Another holiday project for me was to work on reducing the load time for my pages. There were a few reasons for this:
- I was using bandwidth like it was going out of fashion and finally was about to violate my (very generous) limits
- My pages were taking a ridiculous time to load and it was just embarrassing
- Google have very publically been stating that page speed is important for ranking (and the whole web has focussed on this in 2010)

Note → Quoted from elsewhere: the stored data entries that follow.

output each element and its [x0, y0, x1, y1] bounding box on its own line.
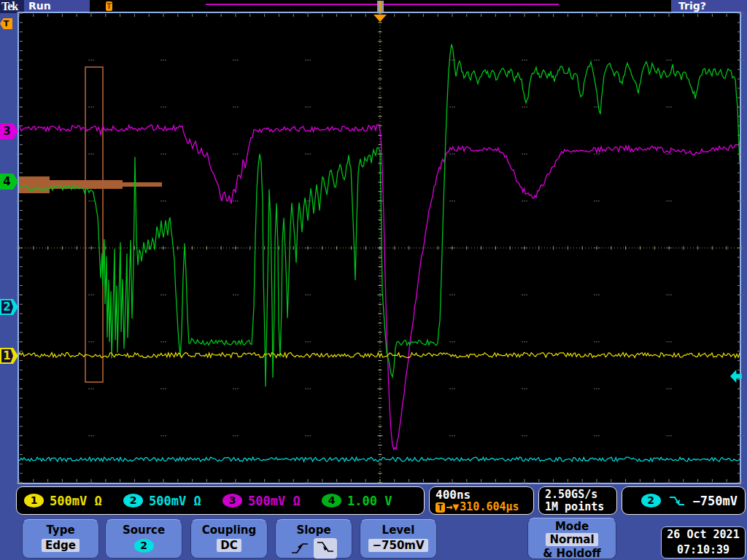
trigger-readout: 2 −750mV — [622, 486, 746, 515]
mode-title: Mode — [528, 520, 616, 533]
graticule-area — [18, 12, 741, 484]
source-button[interactable]: Source 2 — [105, 519, 182, 559]
sample-rate-readout: 2.50GS/s 1M points — [538, 486, 617, 515]
record-trigger-icon: T — [106, 1, 112, 11]
mode-value: Normal — [546, 533, 597, 546]
trigger-delay-arrow-icon: →▼ — [446, 501, 459, 513]
channel-2-marker[interactable]: 2 — [0, 299, 18, 315]
timebase-value: 400ns — [436, 489, 527, 501]
rising-edge-icon — [290, 541, 309, 556]
sample-rate-value: 2.50GS/s — [545, 489, 611, 501]
slope-title: Slope — [276, 524, 352, 537]
type-value: Edge — [42, 539, 80, 552]
ch3-scale: 500mV Ω — [248, 494, 301, 508]
coupling-button[interactable]: Coupling DC — [190, 519, 268, 559]
coupling-value: DC — [217, 539, 241, 552]
date-value: 26 Oct 2021 — [662, 527, 745, 542]
record-view-strip: T — [90, 0, 671, 12]
ch3-badge: 3 — [222, 494, 242, 508]
level-value: −750mV — [368, 539, 427, 552]
ch2-readout: 2 500mV Ω — [123, 494, 218, 508]
record-length-value: 1M points — [545, 501, 611, 513]
type-title: Type — [23, 524, 98, 537]
datetime-display: 26 Oct 2021 07:10:39 — [661, 526, 746, 559]
falling-edge-selected-icon — [316, 540, 335, 554]
slope-button[interactable]: Slope — [275, 519, 352, 559]
ch1-scale: 500mV Ω — [50, 494, 102, 508]
trigger-delay-t-icon: T — [436, 502, 445, 513]
timebase-readout: 400ns T→▼310.604µs — [429, 486, 534, 515]
mode-button[interactable]: Mode Normal & Holdoff — [527, 518, 616, 559]
ch4-scale: 1.00 V — [347, 494, 392, 508]
trigger-level-value: −750mV — [693, 494, 738, 508]
ch3-readout: 3 500mV Ω — [222, 494, 317, 508]
trigger-t-marker[interactable]: T — [0, 18, 12, 29]
trigger-source-badge: 2 — [641, 494, 661, 508]
ch2-scale: 500mV Ω — [149, 494, 201, 508]
record-trigger-position-marker — [377, 1, 384, 12]
trigger-delay-readout: T→▼310.604µs — [436, 501, 527, 513]
level-title: Level — [360, 524, 436, 537]
channel-3-marker[interactable]: 3 — [0, 123, 18, 139]
ch1-badge: 1 — [24, 494, 44, 508]
ch1-readout: 1 500mV Ω — [24, 494, 119, 508]
channel-4-marker[interactable]: 4 — [0, 174, 18, 190]
ch2-badge: 2 — [123, 494, 143, 508]
source-value-badge: 2 — [134, 539, 154, 553]
ch4-readout: 4 1.00 V — [322, 494, 417, 508]
falling-edge-icon — [668, 495, 686, 507]
time-value: 07:10:39 — [662, 542, 745, 558]
type-button[interactable]: Type Edge — [22, 519, 99, 559]
level-button[interactable]: Level −750mV — [360, 519, 437, 559]
channel-1-marker[interactable]: 1 — [0, 348, 18, 364]
channel-readouts: 1 500mV Ω 2 500mV Ω 3 500mV Ω 4 1.00 V — [16, 486, 425, 515]
source-title: Source — [106, 524, 182, 537]
tek-logo: Tek — [1, 0, 18, 13]
oscilloscope-screen: { "header": { "logo": "Tek", "acq_status… — [0, 0, 747, 560]
trigger-delay-value: 310.604µs — [460, 501, 519, 513]
slope-selected-highlight — [314, 538, 337, 559]
coupling-title: Coupling — [191, 524, 267, 537]
ch4-badge: 4 — [322, 494, 341, 508]
mode-value2: & Holdoff — [528, 547, 616, 560]
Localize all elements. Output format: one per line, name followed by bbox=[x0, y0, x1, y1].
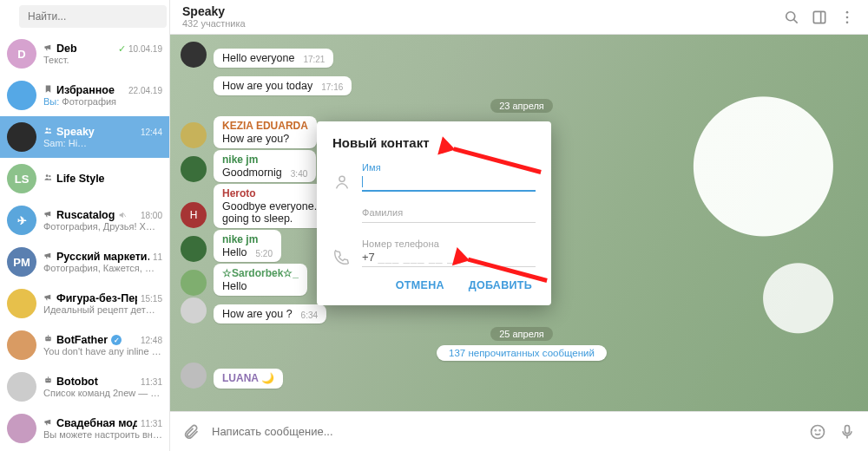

As such I used my webalizer log file analytics package to pull out the highest bandwidth files and I isolated that the moo tools js (I was using for some super simple text animation) and a promotion banner were using 40% of the bandwidth. Although this is stating the obvious usually 90% of the actual impact of the problem you are dealing with is driven by 10% of the problems. Webalizer is a great way (on bandwidth usage) of homing in on the causes. I did about 2hrs of work to hack everything around and reduced my bandwidth usage by 25%. The surprise for me was that I saw an immediate impact on my data:
All year my pages per visitor has been down substantially. Users were getting bored and leaving the site faster. Reducing the page weight by 40% increased my page views per visitor by 25%. What was really interesting about this is that it stood out in all my data. For example even though I should have cut total bandwidth usage by 40% it only went down 25% since the number of pages being downloaded from the site spiked substantially. This was awesome to see :)
Wow... never thought it'd make such a dramatic difference. Have you seen an uplift in referral traffic from Google too? And what about visitor loyalty (repeat visits)?